The Pearl Of Africa, Jonny Von Wallström (Sweden) – A story about Cleopatra Kambugu, a 28 year old African transgender girl. Biologically born male, but against all odds, transitioning into the woman she knows she was born to be. An intimate fight for love, in one of the most trans-phobic places in the world. Forced to leave her country and loving boyfriend behind, she sets out to fight for her right to love and to become the first accepted trans person in Uganda.
THROUGH THE WALL, Tim Nackashi (USA) – On Sundays, Abril, who is an undocumented, illegal immigrant in the US, makes a treacherous trip carrying her two year old son Julián to spend time with his deported father Uriel who Julián has only ever seen through the tiny holes in the wall that borders the US and Mexico.
Water- The Source of all Life, Don Wen Bin (Taiwan) – Water brings life wherever it flows. These species that rely on water have been around for millennia – far beyond recorded history. However, many species have dwindled to the point of extinction over the past century. How can we clean up our waters and protect these creatures? How can we balance the use and preservation of water resources? Sometimes, the answers aren’t easy – and these are issues we will always continue to face. What should we do next?

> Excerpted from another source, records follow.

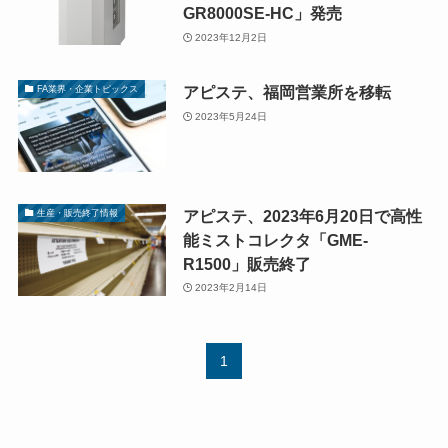
GR8000SE-HC」発売
2023年12月2日
アピステ、福岡営業所を移転
FA業界・企業トピックス
2023年5月24日
アピステ、2023年6月20日で高性
生産・販売終了情報
能ミストコレクタ「GME-
R1500」販売終了
2023年2月14日
1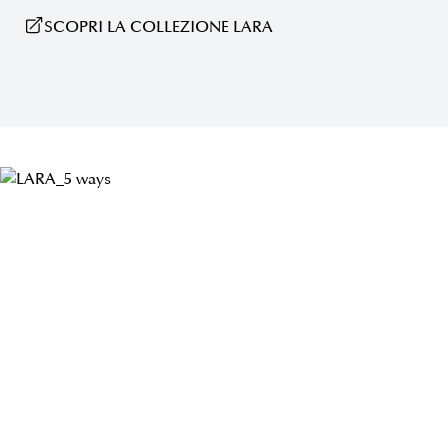
SCOPRI LA COLLEZIONE LARA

WishMakers, Cheryl Halpern (USA) – The story of the Tulip Winery that was established in a residential adult special needs community, the Village of Hope in Israel’s Jezreel Valley, and fosters a caring environment while providing employment, dignity and purpose for the residents. In addition to the satisfaction of producing world class wine they find joy and self worth in helping to grant wishes for children with life threatening illnesses.
WRITTEN OFF, Molly Hermann (USA) – Matt Edwards had a pretty ordinary life. He had a collection of friends and loved ones in his small, northern Wisconsin hometown who supported his dreams. Then, a fluky surgery led to a Oxycontin prescription that began a decade-long downward spiral of dependence, deceit and addiction. Over the years, Edwards separated himself from everyone else, becoming another person who was given life but never committed to living it. He became easy for people to forget. He died at just 25.
7th Generation, A Documentary Film, John L Voth, Sunshine Frank and Jim Warne, Native Driven Network and Warrior Society Development WSD Productions (USA) – ‘7th Generation’ is about Oglala Lakota tribal member Jim Warne’s efforts in helping Tribal Nations find a way to succeed in a contemporary American system and still remain Indian at heart.
Marine Life, Yang Shou-yi and Tseng Hsun-yi (Taiwan) – We visit the Lamay Island to the west of Taiwan and study the green sea turtles as well as the special crabs living in the hydro thermal vents. On Orchid Island to the east of Taiwan, we observe the unique lives of sea snakes, and in Kenting, we witness how the strength of corals helps in their own revival and conservation.